> _Aim of the exercise_
Repeat precisely the line in which "Двери с рисунком" occurs and all lines that follow it in the entries below. Pictures must be omitted.

::: Data to examine :::

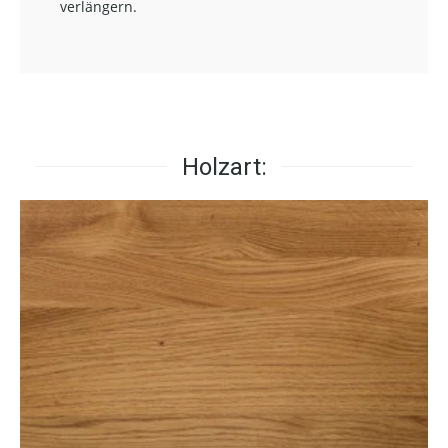
verlängern.
Holzart:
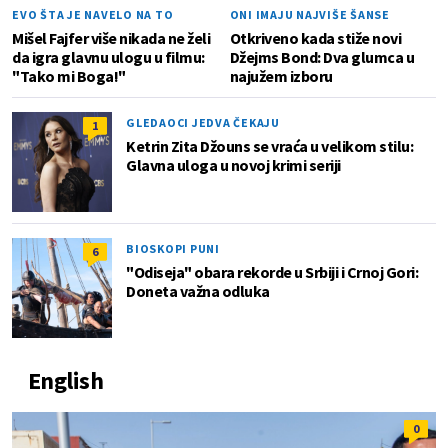
EVO ŠTA JE NAVELO NA TO
ONI IMAJU NAJVIŠE ŠANSE
Mišel Fajfer više nikada ne želi
Otkriveno kada stiže novi
da igra glavnu ulogu u filmu:
Džejms Bond: Dva glumca u
"Tako mi Boga!"
najužem izboru
GLEDAOCI JEDVA ČEKAJU
1
Ketrin Zita Džouns se vraća u velikom stilu:
Glavna uloga u novoj krimi seriji
BIOSKOPI PUNI
6
"Odiseja" obara rekorde u Srbiji i Crnoj Gori:
Doneta važna odluka
English
0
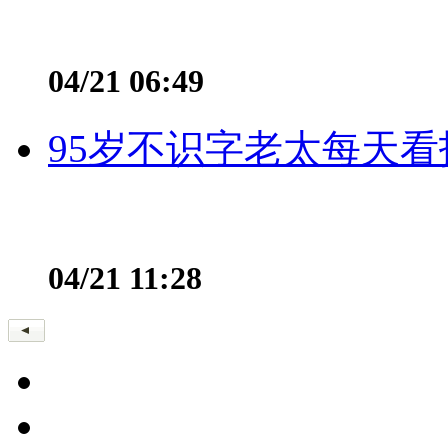
04/21 06:49
95岁不识字老太每天看
04/21 11:28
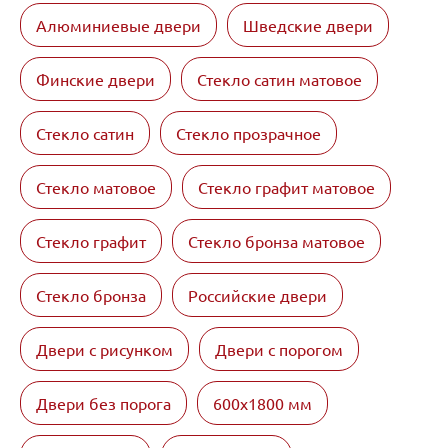
Алюминиевые двери
Шведские двери
Финские двери
Стекло сатин матовое
Стекло сатин
Стекло прозрачное
Стекло матовое
Стекло графит матовое
Стекло графит
Стекло бронза матовое
Стекло бронза
Российские двери
Двери с рисунком
Двери с порогом
Двери без порога
600х1800 мм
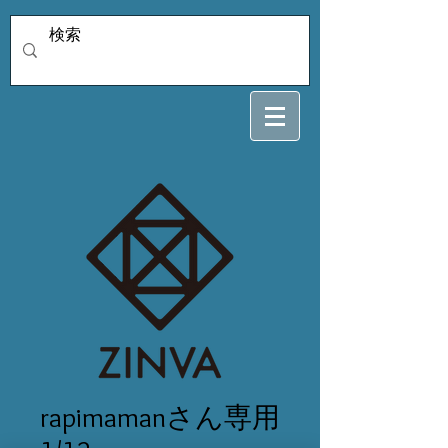
rapimamanさん専用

:::

> _Solution_
Двери с рисунком
Двери с порогом
Двери без порога
600х1800 мм
rapimamanさん専用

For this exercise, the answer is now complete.